Nielsen w swoim badaniu widzi też zmiany zwyczajów zakupowych klientów. O ile 10 proc. badanych przyznaje się do kupowania w sklepach na stacjach benzynowych, o tyle 56 proc. robi je w inne dni tygodnia. Co trzeci badany zupełnie nie zmienił zachowań zakupowych.
Pisaliśmy już o wpływie ustawy na inne segmenty rynku, mocno cierpią też centra handlowe. Z danych firmy Retail Institute wynika, że ogółem od stycznia do 20 maja ruch w centrach handlowych spadł o 3,14 mln osób. Największe spadki widać jednak od marca, czyli miesiąca, w którym wprowadzono ograniczenie handlu. W niedziele frekwencja ogółem spadła o 58,2 proc., co oznacza, że centra handlowe w ten dzień tygodnia odwiedziło 5,8 mln osób mniej niż w tym okresie 2017 r. Ponieważ jednocześnie w pozostałe dni tygodnia frekwencja wzrosła o nieco ponad 3 mln, to ostateczny bilans strat liczby gości wynosi 2,75 mln. Odczuwają to głównie mniejsze galerie, te większe w niedziele otwierają część rozrywkową i gastronomiczną.
– W pierwszym kwartale 2018 r. odnotowaliśmy w naszych centrach handlowych wzrost odwiedzalności na poziomie 2,8 proc. To minimalnie mniej niż w analogicznym okresie ubiegłego roku, kiedy wyniósł on 3,1 proc. To dowód na to, że, tak jak się spodziewaliśmy, Polacy dość szybko przyzwyczaili się do nowej sytuacji i zmienili swoje nawyki zakupowe – mówi Michał Świerczyński, członek zarządu EPP, właściciela kilkunastu centrów handlowych. – Między marcem a majem zauważyliśmy znaczący wzrost odwiedzalności w dni sąsiadujące z niedzielami. W poniedziałki i soboty odwiedzalność w naszych centrach wzrosła o 16 proc., a w piątki o 9 proc. – dodaje.
Opinia
Szymon Mordasiewicz | dyrektor zarządzający Nielsen
W rankingu formatów, które relatywnie najbardziej skorzystały na zakazie handlu w niedziele, liderem są stacje benzynowe, następnie średnie sklepy tradycyjne, a po nich dyskonty. Rynek zadaje pytanie, czy zakaz zmieni nawyki konsumentów. Na podstawie obecnych analiz możemy stwierdzić, że same nawyki nie ulegną zmianie, zmieni się miejsce dokonywania zakupów. Konsumenci zamiast dyskontów, hiper- czy supermarketów w niehandlowe niedziele zmuszeni niejako będą, aby wybrać inny – czynny sklep. Przewidujemy także, że zrobią nieco większe zakupy w sobotę, ale raczej nie na zapas, który wystarczy na tydzień.

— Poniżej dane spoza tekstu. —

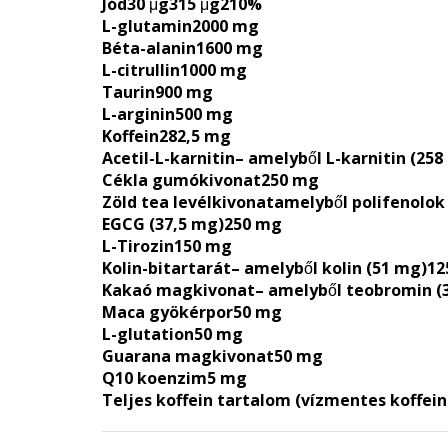
Jód
30 μg
315 μg
210%
L-glutamin
2000 mg
Béta-alanin
1600 mg
L-citrullin
1000 mg
Taurin
900 mg
L-arginin
500 mg
Koffein
282,5 mg
Acetil-L-karnitin
– amelyből L-karnitin (258
Cékla gumókivonat
250 mg
Zöld tea levélkivonat
amelyből polifenolok
EGCG (37,5 mg)
250 mg
L-Tirozin
150 mg
Kolin-bitartarát
– amelyből kolin (51 mg)
12
Kakaó magkivonat
– amelyből teobromin (
Maca gyökérpor
50 mg
L-glutation
50 mg
Guarana magkivonat
50 mg
Q10 koenzim
5 mg
Teljes koffein tartalom (vízmentes koffein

Problemy dopiero się zaczną
Niemal 75 proc. ankietowanych spośród respondentów dostrzega wady wprowadzenia zakazu handlu w niedzielę. Z badania zrealizowanego dla ITBC Communication i Polskiej Rady Centrów Handlowych wykonanego przez SW Research wynika, że Polaków najbardziej irytuje sam fakt odgórnej ingerencji w ich wolny wybór, na co wskazało 35 proc. badanych. Taka sama grupa uznała, że uciążliwy jest bardzo duży ruch i kolejki w obiektach handlowych w piątki oraz soboty poprzedzające niehandlowe niedziele. Z drugiej strony tylko 26 proc. badanych nie zauważyło w związku z wejściem w życie nowego prawa żadnych problemów czy uciążliwości.